With a couple of brief exceptions, I had never really read Isaac Asimov.

Yeah, I know, Martin. And it did seem like a gap in my education. So I decided to read The Naked Sun.

It's a detective story as well, which was Asimov's other great love. A detective from Earth, which is considered a backwater in the far future, is assigned to investigate a locked room murder on one of the tonier colony worlds. A world with a culture that seems strange to him and undoubtedly to most readers of the 20th century. He's assigned the eerily humanoid robot R. Daneel Olivaw as a partner. And let me tell you, if Asimov had wanted to start trouble with the Star Trek people over Data, he could have.

What's funny is that you can tell that Asimov is writing in the pulp era, but he's a fundamentally polite writer. And he's one of the science fiction authors for whom characters exist to carry out his ideas, but his ideas do carry the show.


2 comments:

susan said...

Asimov's Robot books were definitely interesting and I agree with you that R. Daneel Olivaw was a very clever invention, as were his Three Laws of Robotics. The man was definitely a prolific writer. The books of his I remember enjoying most were the first three Foundation novels - I don't think I ever got around to the others (nor all the Dune books either, for that matter).

It's funny you decided to go back to check out some early sci-fi. I recently re-read Arthur C. Clarke's Rendezvous With Rama - another of those with pretty much interchangeable characters but a fascinating story.

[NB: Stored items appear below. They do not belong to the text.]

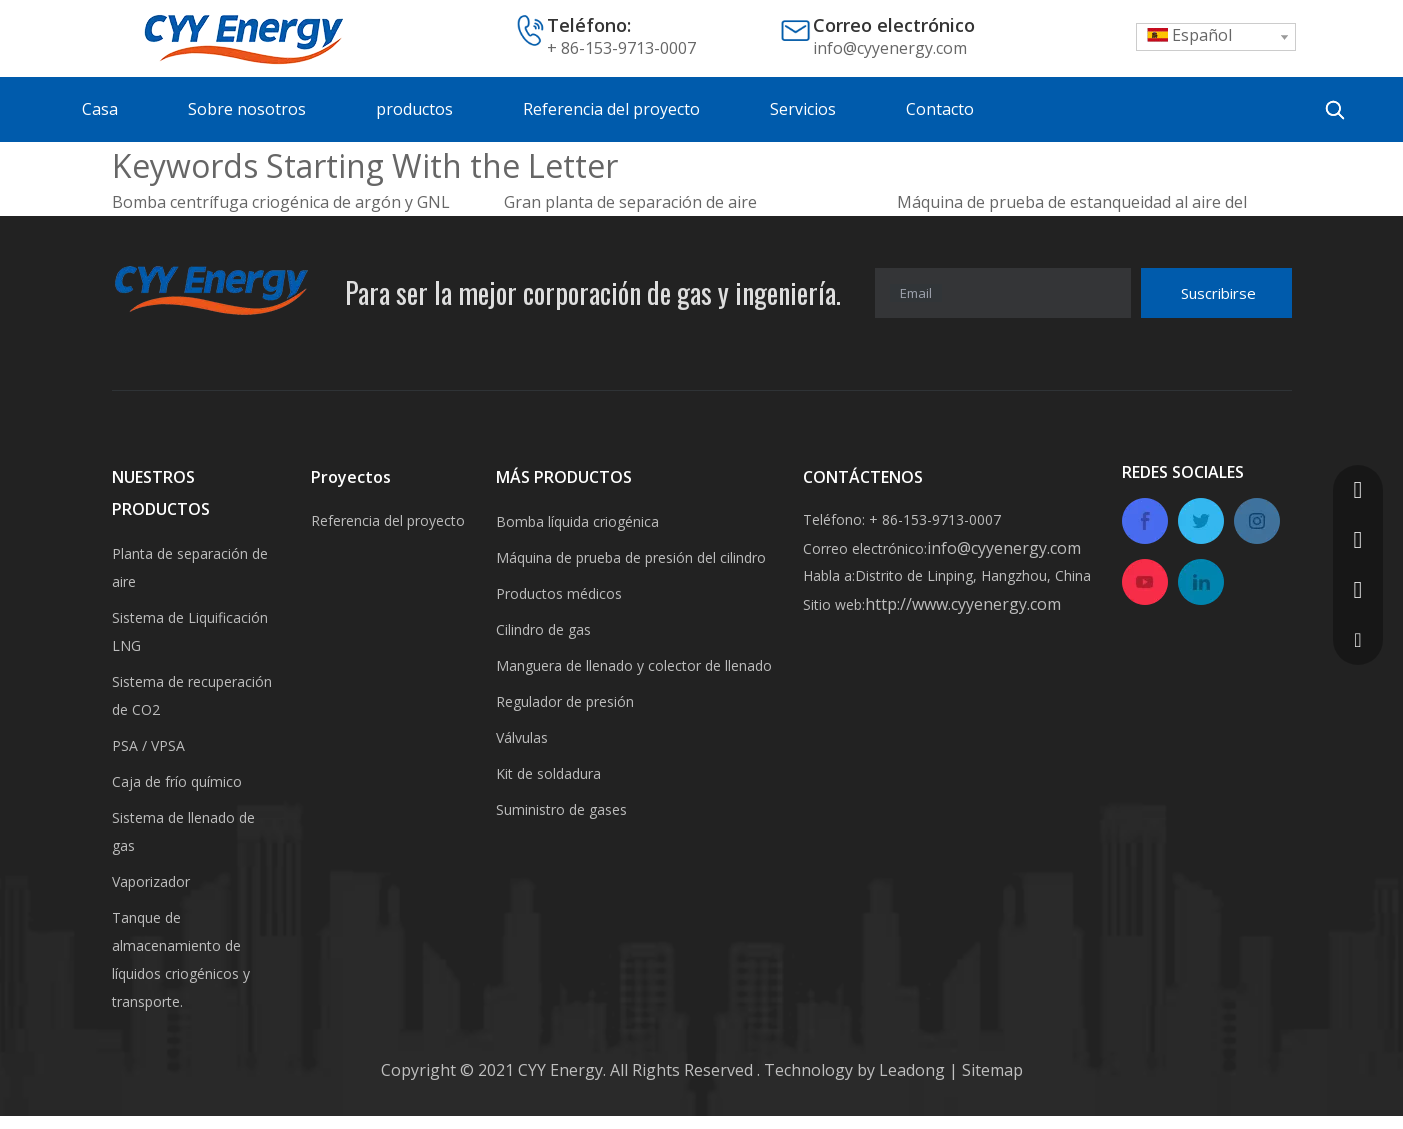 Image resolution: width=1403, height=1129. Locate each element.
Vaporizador (151, 881)
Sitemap (990, 1070)
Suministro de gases (561, 809)
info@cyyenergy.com (890, 48)
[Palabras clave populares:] (1335, 110)
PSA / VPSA (148, 745)
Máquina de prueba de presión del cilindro (631, 557)
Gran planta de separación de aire (630, 202)
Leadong (914, 1070)
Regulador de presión (565, 701)
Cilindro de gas (543, 629)
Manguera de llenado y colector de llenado (634, 665)
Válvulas (522, 737)
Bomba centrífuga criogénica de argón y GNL (281, 202)
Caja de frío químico (177, 781)
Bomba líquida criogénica (577, 521)
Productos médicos (559, 593)
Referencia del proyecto (388, 520)
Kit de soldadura (548, 773) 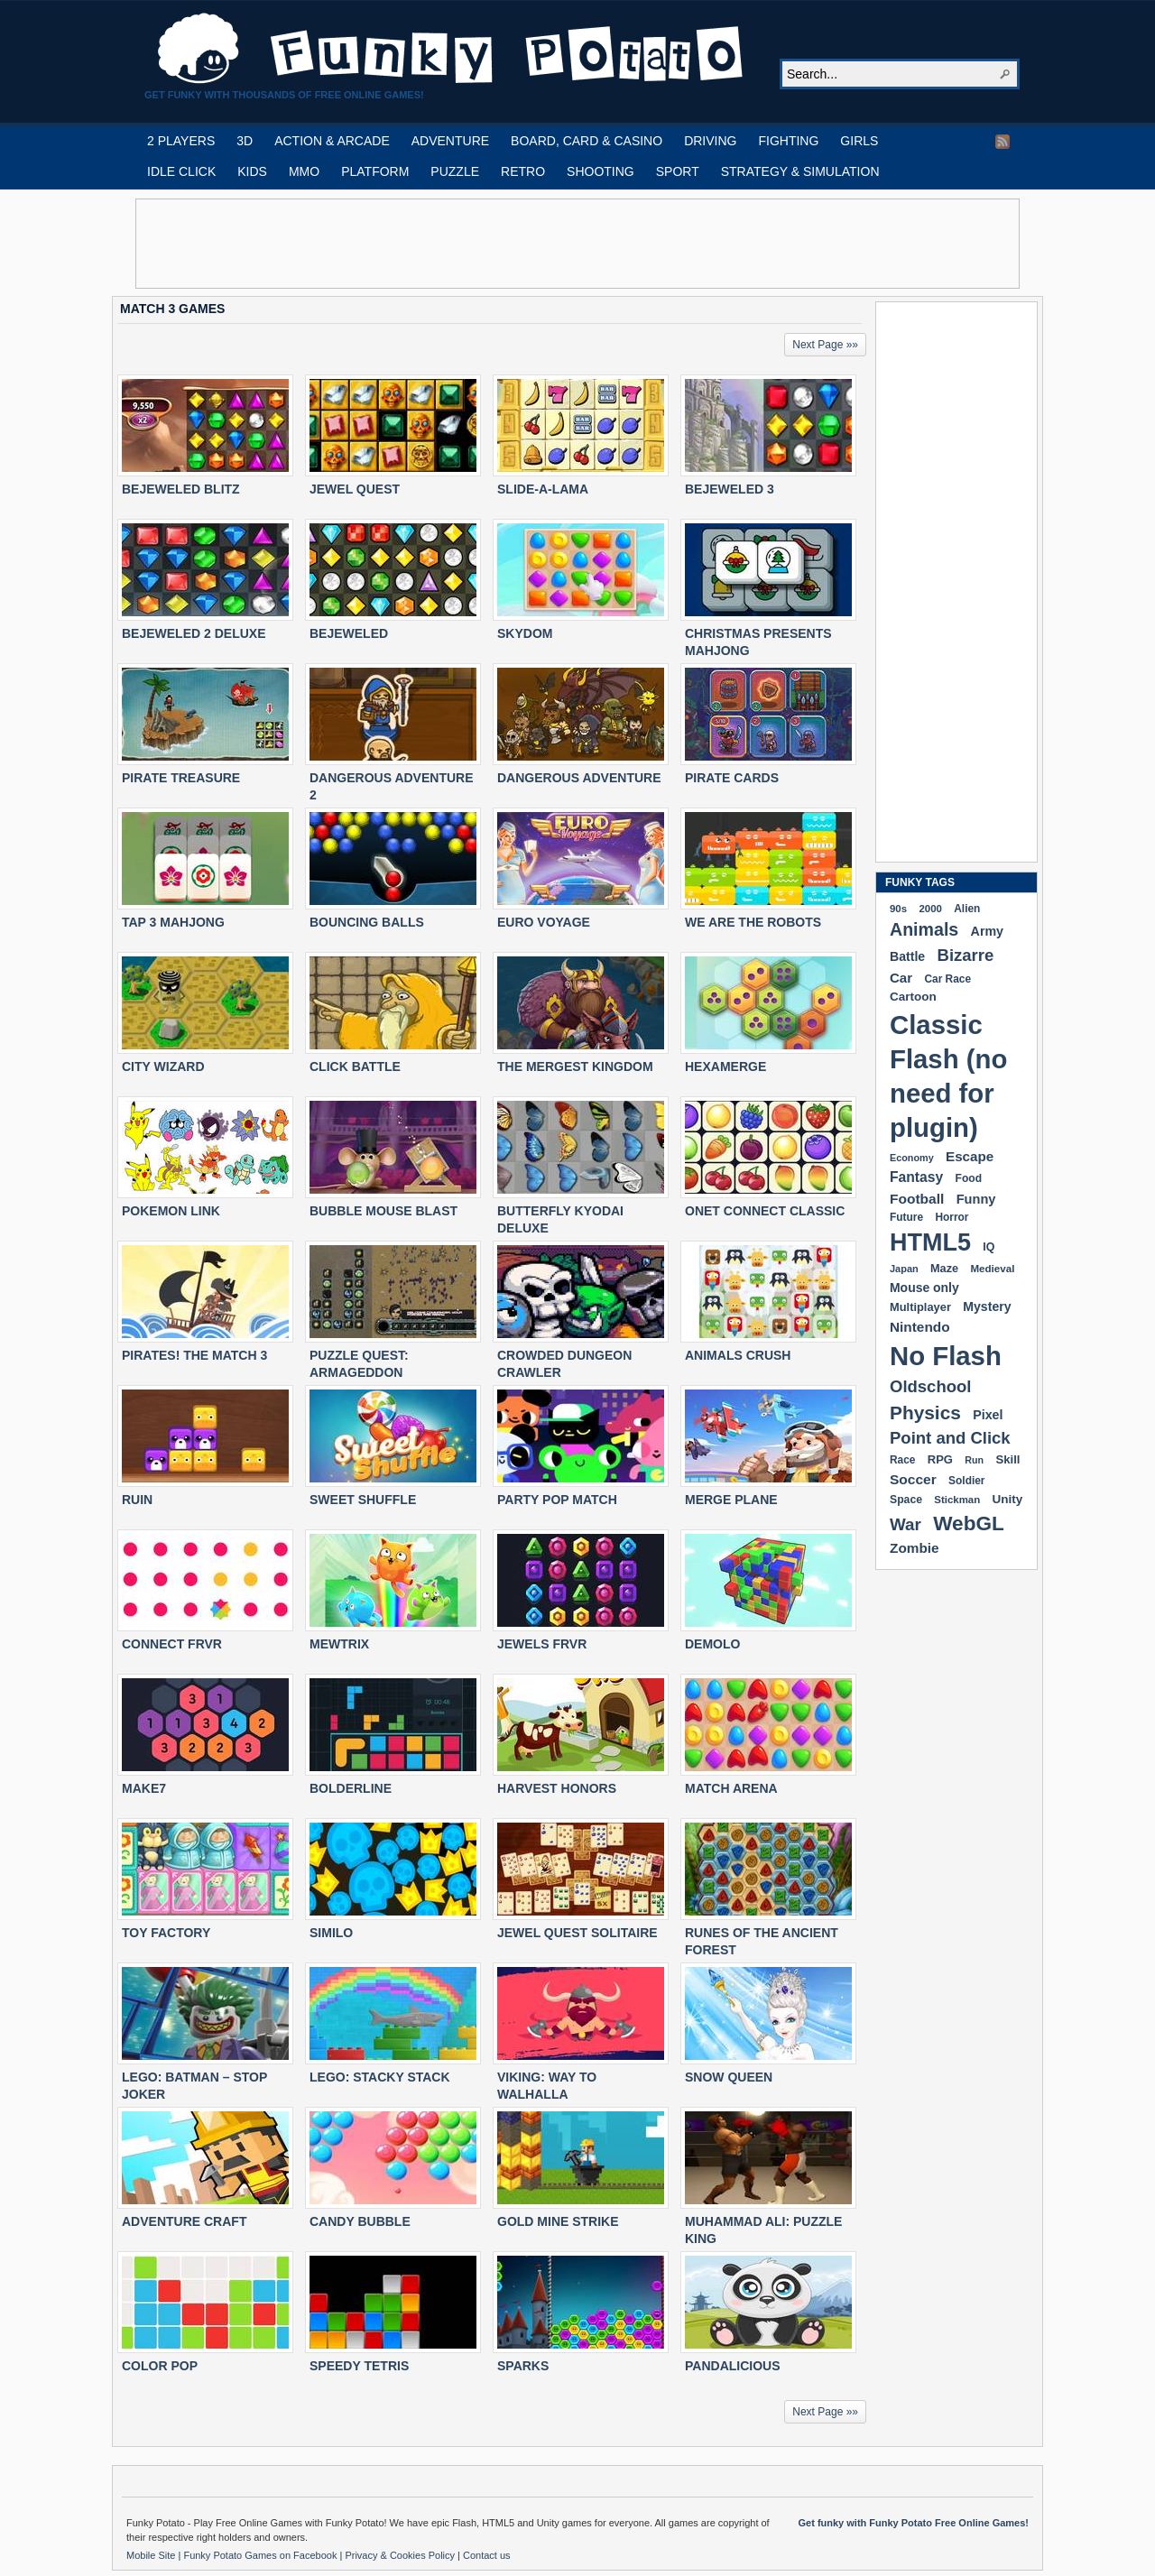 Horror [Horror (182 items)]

I never managed to develope a taste for Heinein's books and probably never shall.

Ben said...

The Three Laws of Robotics make a lot of sense, which is why I wouldn't count on them being instituted in real life. Asimov uses them in a clever way as well, in terms of the murder mystery aspect of the story. They account for why it's an apparently impossible crime, but they turn out to be permeable as well.

I'll have to read Rendesvous with Rama in the near future. It came out just a few years after the movie 2001, so Clarke would seem to be dealing with an expanded audience. The cover of the 1973 edition looks pretty wild.

I've read barely anything by Heinlein so far. Might sample him further, or not. He did lead an interesting life.